Levando em consideração os parâmetros estabelecidos pelos mestres nos quais esta pesquisa se apoia, os registros e análises do processo são importantes para a construção de um referencial teórico vivo e singular:

Aprender a anotar por escrito as vivências e reflexões do dia. Daí resulta um manancial de conhecimento teórico vivo, porque foi extraído direto da própria prática, e que sempre vai direcionar as ações futuras do aprendizado e da produção de trabalhos cênicos do ator e do grupo. (JANUZELLI, 1992, p. 100).

Da mesma forma penso que a reflexão sobre o que se faz e para que se faz em teatro é parte fundamental do processo; caso contrário, não só o aluno-ator deixa de se apropriar da sua prática, como também corre o risco de apreender a técnica pela técnica, isto é, sem a consciência de que o treinamento e a formação englobam questões éticas e políticas. Essa reflexão não precisa necessariamente ocorrer por meio do exercício da escrita, entretanto, esta foi requisitada pelo método adotado.

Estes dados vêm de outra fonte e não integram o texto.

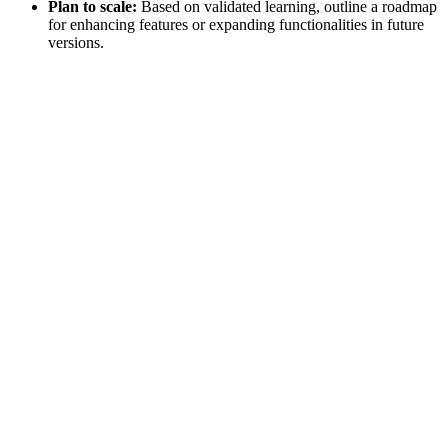
Plan to scale:
Based on validated learning, outline a roadmap
for enhancing features or expanding functionalities in future
versions.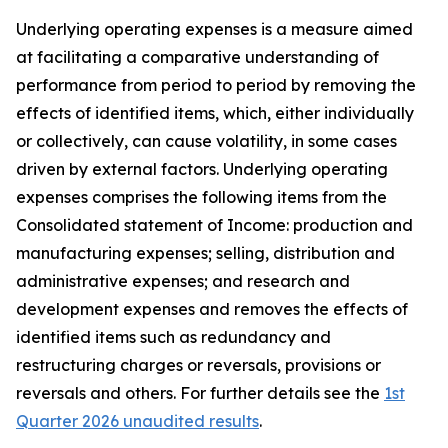
Underlying operating expenses is a measure aimed
at facilitating a comparative understanding of
performance from period to period by removing the
effects of identified items, which, either individually
or collectively, can cause volatility, in some cases
driven by external factors. Underlying operating
expenses comprises the following items from the
Consolidated statement of Income: production and
manufacturing expenses; selling, distribution and
administrative expenses; and research and
development expenses and removes the effects of
identified items such as redundancy and
restructuring charges or reversals, provisions or
reversals and others. For further details see the
1st
Quarter 2026 unaudited results
.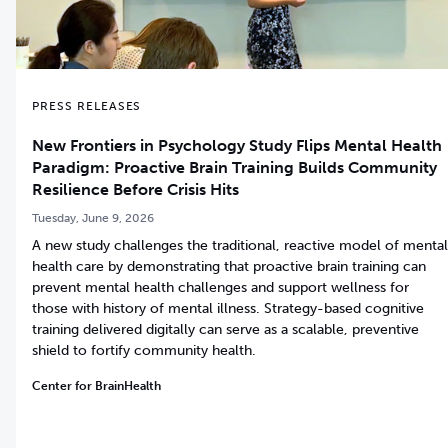
PRESS RELEASES
New Frontiers in Psychology Study Flips Mental Health
Paradigm: Proactive Brain Training Builds Community
Resilience Before Crisis Hits
Tuesday, June 9, 2026
A new study challenges the traditional, reactive model of mental
health care by demonstrating that proactive brain training can
prevent mental health challenges and support wellness for
those with history of mental illness. Strategy-based cognitive
training delivered digitally can serve as a scalable, preventive
shield to fortify community health.
Center for BrainHealth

Embora não seja possível afirmar com certeza o porquê de os alunos-atores não se lançarem à tarefa do registro e da reflexão acerca do processo por meio da escrita, pode-se fazer uma analogia com as possíveis causas relacionadas à falta de disponibilidade para o treinamento. Do meu ponto de vista, parcial e subjetivo, mesmo tentando não o ser, penso que a hipótese de Serres (2013) caberia aqui como uma resposta plausível: se o saber está ao alcance de suas mãos, por que o jovem se preocuparia com o registro? Também acredito que o olhar de Mnouchkine65 sobre o ator faz certo sentido: se o ator associa seu ofício prioritariamente com sedução e charme, falta-lhe consciência ética e política em sua ação.

Observando a expectativa de muitos dos alunos-atores do Teatro Experimental de Arte com a criação e desempenho de determinado papel em uma montagem, percebo que a ênfase do trabalho do ator muitas vezes não se encontrava no questionamento e na reflexão sobre o quê, por quê e como se faz teatro. Embora a participação na construção de um espetáculo traga grandes aprendizagens, nem sempre isso resulta em uma maior consciência acerca do ofício do ator, como observa Desgranges (2010, p. 72):

O processo de construção [de espetáculo] precisa carregar uma tensão e um interesse investigativo que sustentem essa prática, possibilitando uma rica experiência artística e efetiva apreensão de linguagem. Evita-se assim, que a experiência teatral dos alunos tenha um fim em si mesma, resumida a uma cópia estereotipada do teatro profissional, tornada não mais que um incentivo ao cabotinismo de pais, alunos e professores.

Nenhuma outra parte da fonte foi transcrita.